Впрочем, не следует действовать на столь шатких основаниях.
Нед постарался отрешиться от воспоминаний о Марджери. Надо помочь декану Ричардсу.
– Думаю, стоит вытащить порох из пушки.
– Что вы хотите сказать?
– Надо избавиться от мощей.
Люк Ричардс обомлел.
– Я не посмею их выбросить.
– Вы меня не поняли. Мы можем их закопать, со всеми подобающими обрядами. Устроим погребальную службу завтра на рассвете – только вы и еще один или два священника. Велите Джорджу Коксу выкопать яму где-нибудь в соборе. И никому больше ни слова! – Джордж Кокс трудился могильщиком. – Мы похороним мощи прямо в этом ларце, а Джордж уложит обратно каменные плиты, и никто не догадается, куда подевался реликварий.
Ричардс обдумал услышанное, озадаченно хмурясь.
– Когда прихожане соберутся на церемонию, все уже будет сделано. Но что скажут люди? Они ведь заметят исчезновение ларца.
Повесьте на решетку уведомление, что святой Адольф похоронен здесь, в соборе. А потом, в проповеди, объясните, что святой по-прежнему здесь, осеняет собор своим присутствием, но его пришлось похоронить в тайне, чтобы уберечь его останки от людей, которые могли бы на них покуситься.
– Умно, – признал Ричардс. – Люди не станут беспокоиться, а пуританам нечего будет возразить. Все их возмущение окажется впустую. Все равно что стрелять с отсыревшим порохом.

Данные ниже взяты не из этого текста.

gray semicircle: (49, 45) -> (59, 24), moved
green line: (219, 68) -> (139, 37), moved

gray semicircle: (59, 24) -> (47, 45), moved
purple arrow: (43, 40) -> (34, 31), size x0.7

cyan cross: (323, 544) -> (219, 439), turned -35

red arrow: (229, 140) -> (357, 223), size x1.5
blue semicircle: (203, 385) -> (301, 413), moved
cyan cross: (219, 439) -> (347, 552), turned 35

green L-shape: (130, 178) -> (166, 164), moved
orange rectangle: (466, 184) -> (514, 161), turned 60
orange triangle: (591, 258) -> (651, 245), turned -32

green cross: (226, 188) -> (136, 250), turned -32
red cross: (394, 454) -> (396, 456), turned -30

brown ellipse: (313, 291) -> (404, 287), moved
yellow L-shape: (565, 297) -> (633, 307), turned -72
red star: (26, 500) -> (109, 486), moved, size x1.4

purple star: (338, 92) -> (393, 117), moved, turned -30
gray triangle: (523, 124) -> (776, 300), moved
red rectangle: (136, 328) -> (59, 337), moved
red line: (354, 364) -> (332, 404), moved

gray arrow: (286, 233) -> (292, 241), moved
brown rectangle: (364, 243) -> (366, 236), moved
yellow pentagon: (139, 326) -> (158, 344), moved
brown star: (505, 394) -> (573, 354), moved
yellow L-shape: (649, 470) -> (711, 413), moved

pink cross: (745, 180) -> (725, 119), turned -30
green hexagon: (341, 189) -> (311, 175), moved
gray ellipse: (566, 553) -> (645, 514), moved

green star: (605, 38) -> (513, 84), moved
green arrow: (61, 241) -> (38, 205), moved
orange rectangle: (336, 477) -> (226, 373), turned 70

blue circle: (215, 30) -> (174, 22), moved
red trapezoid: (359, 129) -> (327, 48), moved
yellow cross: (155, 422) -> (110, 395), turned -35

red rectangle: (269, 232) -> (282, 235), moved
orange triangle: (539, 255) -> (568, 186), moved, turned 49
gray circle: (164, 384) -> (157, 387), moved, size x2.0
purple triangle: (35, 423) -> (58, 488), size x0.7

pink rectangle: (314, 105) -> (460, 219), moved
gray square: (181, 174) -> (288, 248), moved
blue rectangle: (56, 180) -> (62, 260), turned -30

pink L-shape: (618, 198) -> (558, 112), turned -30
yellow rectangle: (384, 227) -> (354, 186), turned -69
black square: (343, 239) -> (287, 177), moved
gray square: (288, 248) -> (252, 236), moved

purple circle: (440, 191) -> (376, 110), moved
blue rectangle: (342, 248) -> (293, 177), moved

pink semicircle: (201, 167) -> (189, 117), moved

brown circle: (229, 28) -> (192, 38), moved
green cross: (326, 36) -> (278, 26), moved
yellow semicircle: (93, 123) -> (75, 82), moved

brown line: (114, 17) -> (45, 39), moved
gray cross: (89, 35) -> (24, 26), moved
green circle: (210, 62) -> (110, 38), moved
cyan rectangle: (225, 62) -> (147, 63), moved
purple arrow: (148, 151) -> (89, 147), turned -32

– Хорошо сказано. Вставьте эти слова в свою проповедь.
Декан кивнул.
– Значит, договорились?
– Мне нужно поговорить с капитулом[58].
Нед подавил желание нагрубить Ричардсу.
– Зачем? Вас уже назначила королева. – Он улыбнулся. – Вы можете приказывать.
Ричардс смущенно повел плечами.
– Всегда разумнее объяснять людям причины распоряжений.
Нед решил, что затевать спор не стоит.
– Как угодно. Я приду на рассвете, чтобы понаблюдать за погребением.
– Хорошо.
Почему-то у Неда не было полной уверенности в том, что декан справится с порученным делом. Возможно, следует напомнить Ричардсу о том, чем тот обязан Неду.
– Я рад, что убедил королеву назначить епископом Кингсбриджа именно вас.
– Я ваш вечный должник, Нед. Спасибо, что поверили в меня.
– Думаю, мы хорошо сработаемся и сумеем остановить разрастание нетерпимости к чужой вере.
– Аминь.
Конечно, Ричардс еще мог передумать, если кто-то из капитула будет особенно горячо возражать против погребения святых останков, однако Нед сознавал, что прямо сейчас больше ничего сделать не сможет. Пожалуй, имеет смысл заглянуть в собор под вечер и снова переговорить с Ричардсом.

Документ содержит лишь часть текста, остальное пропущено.